Saturday, July 8, 2017

Sarah Cahill Plays a Program of New Music from Different Eras

Last night pianist Sarah Cahill returned to the Old First Presbyterian Church to offer another recital in the Old First Concerts series. The program included three premieres of recent works, one piece that Cahill premiered about 40 years ago, and a composition with an integral connection to Northern California culture. With two exceptions these were solo performances.

From a historical point of view, the most interesting of the world premieres reflected back on that premiere performance given 40 years earlier. Ricky Crews composed “Forty Years After China Gates” for four hands on one keyboard as a reflection on John Adams’ “China Gates,” which was written in 1977. Cahill was seventeen at the time; and Adams had composed “China Gates” for her. Adams himself was about 30; and, while “China Gates” is a brief piece, it is one that gives an excellent account of his capacity for working with highly intricate polyphonic structures. Indeed, those familiar with the broader canon of his works can find in this brevity the seeds of many of the tropes that would be developed at greater length in subsequent work.
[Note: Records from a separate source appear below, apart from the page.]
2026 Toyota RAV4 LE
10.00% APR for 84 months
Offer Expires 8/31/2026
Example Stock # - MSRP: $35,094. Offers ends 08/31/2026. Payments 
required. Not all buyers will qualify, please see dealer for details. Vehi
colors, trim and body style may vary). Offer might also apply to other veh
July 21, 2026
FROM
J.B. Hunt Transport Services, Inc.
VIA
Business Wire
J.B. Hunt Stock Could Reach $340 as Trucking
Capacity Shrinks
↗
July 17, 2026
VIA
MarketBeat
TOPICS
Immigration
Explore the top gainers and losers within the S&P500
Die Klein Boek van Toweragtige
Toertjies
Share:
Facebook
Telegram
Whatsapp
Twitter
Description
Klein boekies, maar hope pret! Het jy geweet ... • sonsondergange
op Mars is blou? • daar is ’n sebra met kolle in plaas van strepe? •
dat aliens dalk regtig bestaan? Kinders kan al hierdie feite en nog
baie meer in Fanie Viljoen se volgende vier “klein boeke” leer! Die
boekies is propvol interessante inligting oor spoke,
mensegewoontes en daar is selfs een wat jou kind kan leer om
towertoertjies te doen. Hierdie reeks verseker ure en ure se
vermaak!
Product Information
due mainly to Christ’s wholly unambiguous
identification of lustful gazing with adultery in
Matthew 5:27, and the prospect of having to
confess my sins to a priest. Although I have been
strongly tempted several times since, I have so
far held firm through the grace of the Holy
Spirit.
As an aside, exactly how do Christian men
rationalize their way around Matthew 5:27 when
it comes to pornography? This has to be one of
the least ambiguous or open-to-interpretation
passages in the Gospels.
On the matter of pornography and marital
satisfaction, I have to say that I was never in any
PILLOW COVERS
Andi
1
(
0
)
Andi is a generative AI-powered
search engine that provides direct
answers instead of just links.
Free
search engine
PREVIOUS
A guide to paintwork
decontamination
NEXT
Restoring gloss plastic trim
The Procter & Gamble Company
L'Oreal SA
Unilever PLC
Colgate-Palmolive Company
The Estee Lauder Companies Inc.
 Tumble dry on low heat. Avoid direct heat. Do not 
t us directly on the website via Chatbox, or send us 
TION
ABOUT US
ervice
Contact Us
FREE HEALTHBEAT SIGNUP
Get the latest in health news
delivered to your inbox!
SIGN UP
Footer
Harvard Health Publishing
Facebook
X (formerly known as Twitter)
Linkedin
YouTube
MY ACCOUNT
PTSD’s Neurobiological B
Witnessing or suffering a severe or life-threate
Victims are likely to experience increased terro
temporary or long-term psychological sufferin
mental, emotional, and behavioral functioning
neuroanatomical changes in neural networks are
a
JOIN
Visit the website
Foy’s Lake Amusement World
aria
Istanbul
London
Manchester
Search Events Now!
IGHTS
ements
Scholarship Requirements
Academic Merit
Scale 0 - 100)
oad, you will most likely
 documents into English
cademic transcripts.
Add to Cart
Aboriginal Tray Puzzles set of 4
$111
Crews was interested enough in the structural underpinnings of “China Gates” that he decided to encode it for computer performances using the Max programming language. Whether by accident or by design, he found himself listening to the left-hand part of the score played alone. He realized that he could treat this as an “accompaniment,” above which he could compose an alternative texture of “upper voices;” and “Forty Years After China Gates” was the result.
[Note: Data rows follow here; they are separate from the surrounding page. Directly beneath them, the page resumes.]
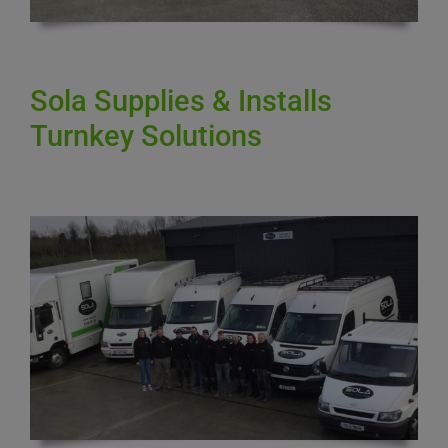
Sola Supplies & Installs
Turnkey Solutions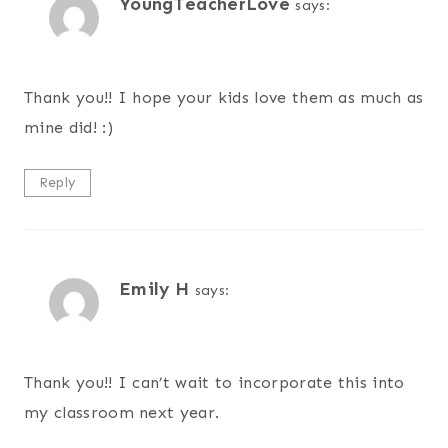
YoungTeacherLove
says:
Thank you!! I hope your kids love them as much as
mine did! :)
Reply
Emily H
says:
Thank you!! I can’t wait to incorporate this into
my classroom next year.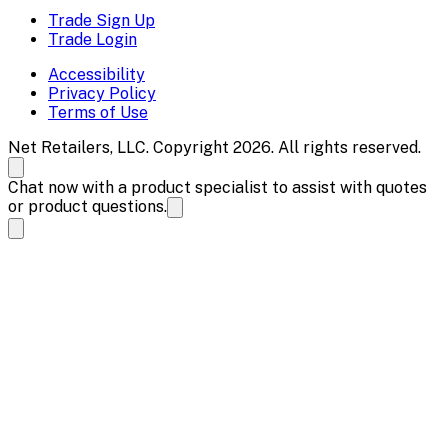
Trade Sign Up
Trade Login
Accessibility
Privacy Policy
Terms of Use
Net Retailers, LLC. Copyright 2026. All rights reserved.
Chat now with a product specialist to assist with quotes
or product questions.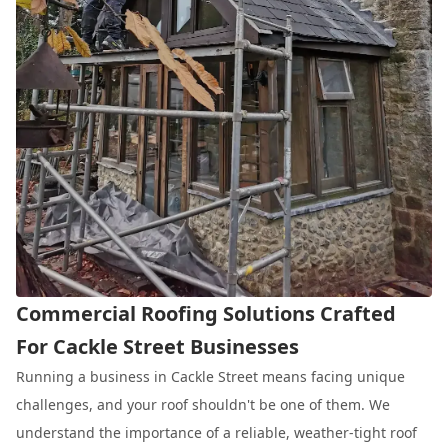
Commercial Roofing Solutions Crafted
For Cackle Street Businesses
Running a business in Cackle Street means facing unique
challenges, and your roof shouldn't be one of them. We
understand the importance of a reliable, weather-tight roof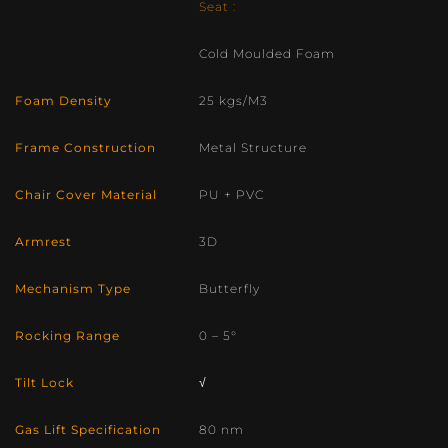
Seat :
Cold Moulded Foam
Foam Density
25 kgs/M3
Frame Construction
Metal Structure
Chair Cover Material
PU + PVC
Armrest
3D
Mechanism Type
Butterfly
Rocking Range
0 – 5°
Tilt Lock
√
Gas Lift Specification
80 nm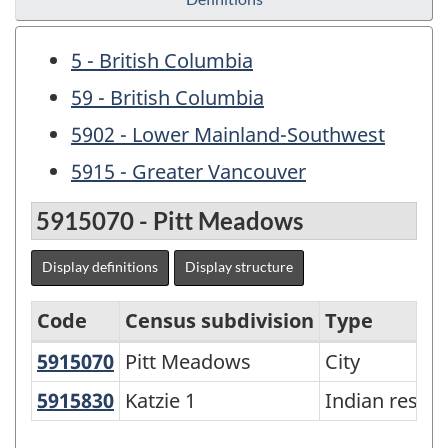
5 - British Columbia
59 - British Columbia
5902 - Lower Mainland-Southwest
5915 - Greater Vancouver
5915070 - Pitt Meadows
Display definitions
Display structure
Code
Census subdivision
Type
5915070
Pitt Meadows
Pitt Meadows
City
Agricultural
Regions
5915830
Katzie 1
Katzie 1
Indian reser
-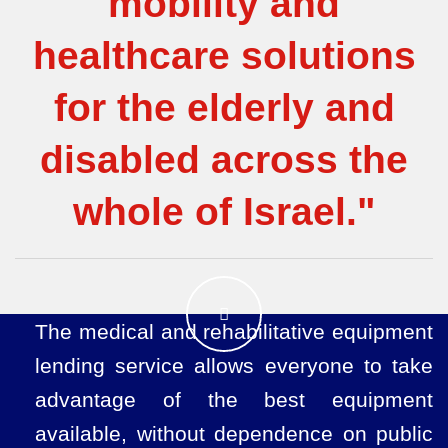
mobility and
healthcare solutions
for the elderly and
disabled across the
whole of Israel."
The medical and rehabilitative equipment
lending service allows everyone to take
advantage of the best equipment
available, without dependence on public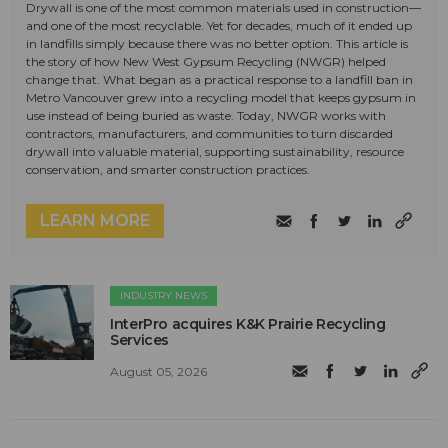
Drywall is one of the most common materials used in construction—
and one of the most recyclable. Yet for decades, much of it ended up
in landfills simply because there was no better option. This article is
the story of how New West Gypsum Recycling (NWGR) helped
change that. What began as a practical response to a landfill ban in
Metro Vancouver grew into a recycling model that keeps gypsum in
use instead of being buried as waste. Today, NWGR works with
contractors, manufacturers, and communities to turn discarded
drywall into valuable material, supporting sustainability, resource
conservation, and smarter construction practices.
LEARN MORE
INDUSTRY NEWS
InterPro acquires K&K Prairie Recycling
Services
August 05, 2026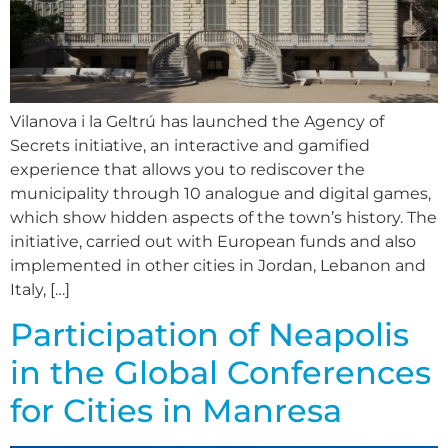
Vilanova i la Geltrú has launched the Agency of
Secrets initiative, an interactive and gamified
experience that allows you to rediscover the
municipality through 10 analogue and digital games,
which show hidden aspects of the town’s history. The
initiative, carried out with European funds and also
implemented in other cities in Jordan, Lebanon and
Italy, […]
Participation of Neapolis
in the Global Conferences
for Cities in Manresa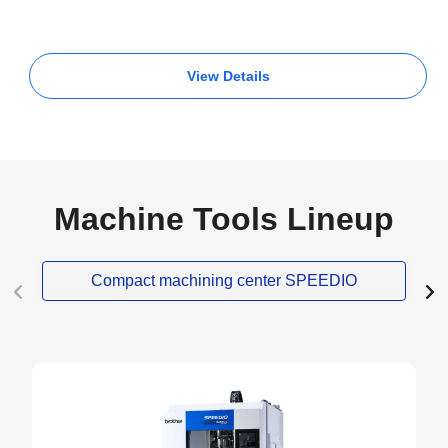
View Details
Machine Tools Lineup
Compact machining center SPEEDIO
NEW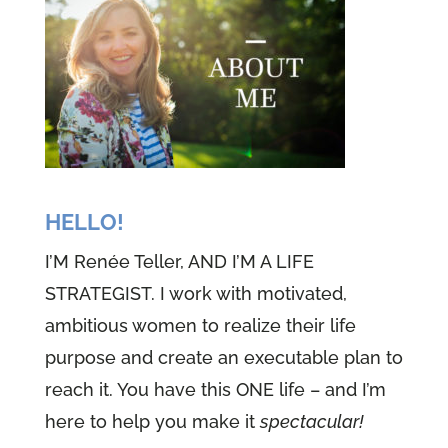
HELLO!
I’M Renée Teller, AND I’M A LIFE
STRATEGIST. I work with motivated,
ambitious women to realize their life
purpose and create an executable plan to
reach it. You have this ONE life – and I’m
here to help you make it
spectacular!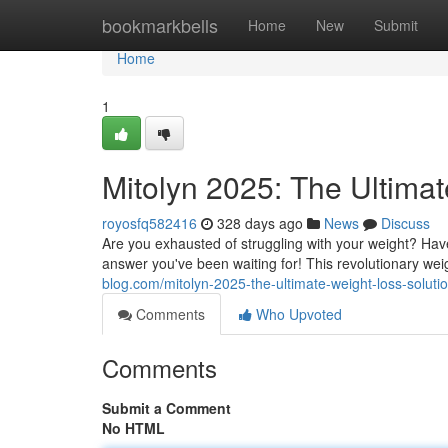
Home
bookmarkbells
Home
New
Submit
Home
1
Mitolyn 2025: The Ultima
royosfq582416
328 days ago
News
Discuss
Are you exhausted of struggling with your weight? Hav
answer you've been waiting for! This revolutionary wei
blog.com/mitolyn-2025-the-ultimate-weight-loss-solut
Comments
Who Upvoted
Comments
Submit a Comment
No HTML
In last night’s four-hand performance, Crews performed those “upper voices” while Cahill accounted for Adams’ “source material.” The connection was enhanced by her playing “China Gates” in its entirety before introducing Crews to talk about his work and then play it with her. Crews’ piece took a similar approach to exploring the textures of interleaving voices, but his tactics were entirely his own. Through Cahill’s approach to programming, one could appreciate how Crews had approached his “source material;” but one could quickly appreciate how the “forty years after” approach quickly found and maintained its own unique voice.

Crews’ approach contrasted sharply with the opening work on the program, the West Coast premiere of Luciano Chessa’s solo piano suite Green Sea. The title comes from a phrase in a poem by Pablo Neruda; but it was also triggered by Cahill’s story about her daughter thinking that Terry Riley had written a piece called “In Sea.” These contexts seem to have fused in Chessa’s mind when Cahill commissioned him to write a piece honoring Riley’s 80th birthday.
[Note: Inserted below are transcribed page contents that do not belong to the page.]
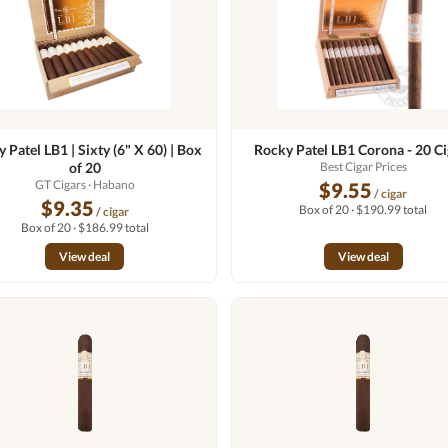
 Patel LB1 | Sixty (6" X 60) | Box
Rocky Patel LB1 Corona - 20 Ci
of 20
Best Cigar Prices
GT Cigars
· Habano
$9.55
/ cigar
$9.35
Box of 20 · $190.99 total
/ cigar
Box of 20 · $186.99 total
View deal
View deal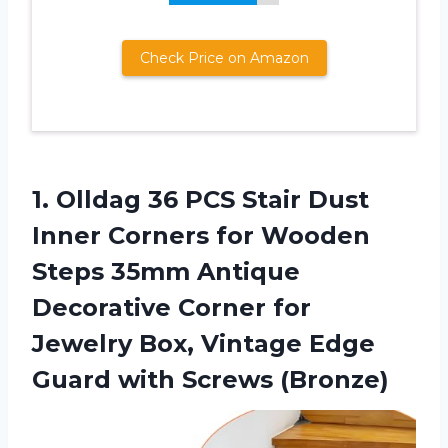
Check Price on Amazon
1.
Olldag 36 PCS
Stair Dust
Inner Corners for Wooden
Steps 35mm Antique
Decorative Corner for
Jewelry Box, Vintage Edge
Guard with Screws (Bronze)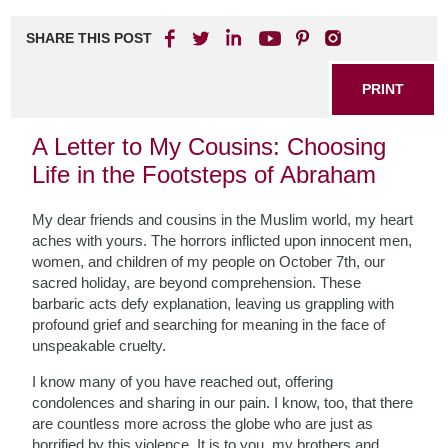
SHARE THIS POST
PRINT
A Letter to My Cousins: Choosing
Life in the Footsteps of Abraham
My dear friends and cousins in the Muslim world, my heart
aches with yours. The horrors inflicted upon innocent men,
women, and children of my people on October 7th, our
sacred holiday, are beyond comprehension. These
barbaric acts defy explanation, leaving us grappling with
profound grief and searching for meaning in the face of
unspeakable cruelty.
I know many of you have reached out, offering
condolences and sharing in our pain. I know, too, that there
are countless more across the globe who are just as
horrified by this violence. It is to you, my brothers and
Chessa described the suite as six movements of “delayed gratification,” with gratification coming only in the final seventh movement. One could appreciate gestures of hesitation, false starts, and uncertain conclusions in those opening movements. Many of the gestures ventured beyond the keyboard to other approaches to sound production; and there was very much a sense that the listener was being left “at sea” until that final movement. Gratification then came with both clarity and simplicity, almost as if all the traditions of songs played at the keyboard were coming home to roost. The result was a delightful exercise of wit that could not have been more suitable for Riley’s own sunny disposition.

The remaining new work on the program was Kyle Hovatter’s “track,” which was apparently inspired by a misattribution of an idea assumed to be expressed by Henry David Thoreau. That idea has to do with the fact that a single footstep does not make a path and, by analogy, a single thought does not advance the mind. Ironically, Erwin Straus’ studies of phenomenological psychology made much of the idea of the footprint embodying the properties of a memory trace: evidence of the past realized through an artifact in the present. It would be unfair to accuse Hovatter of trying to use music as a tool for phenomenological scholarship; but his short piece, which he dedicated to Danny Clay, definitely had some of those fascinating triggering effects that Straus associated with memory traces.

For the second half of the program, Cahill was joined by violinist Kate Stenberg. The two of them performed one of the large-scale works that Lou Harrison wrote late in life, when he was finally beginning to enjoy recognition. He wrote his “Grand Duo” for violin and piano for the 1988 Cabrillo Music Festival with specific performers in mind: Dennis Russell Davies on piano and Romuald Tecco on violin. The music is unabashed in its use of grand gestures; but it is also more than a little mind-bending in the breadth of its eclecticism. Each movement is securely ensconced in its own unique mind-set, making the result a bit like a visit to a gallery in which artists of wildly different styles have all been collected in a single room.

For all of that diversity spread out across 35 minutes of performance time, the piece never overstays its welcome. Harrison had a keen instinct for how to register a dispositional effect, but he also knew to let go before that effect would wear off of its own accord. Thus, in some ways, Harrison’s duo is a latter-day Pictures at an Exhibition; and, like Modest Mussorgsky, he knew just how much time to dwell on each of the images his music summoned. Both Stenberg and Cahill clearly appreciated Harrison’s keen sense of timing, and their interpretation summoned up the full scope of the joy that Harrison took in offering his images to the attentive listener.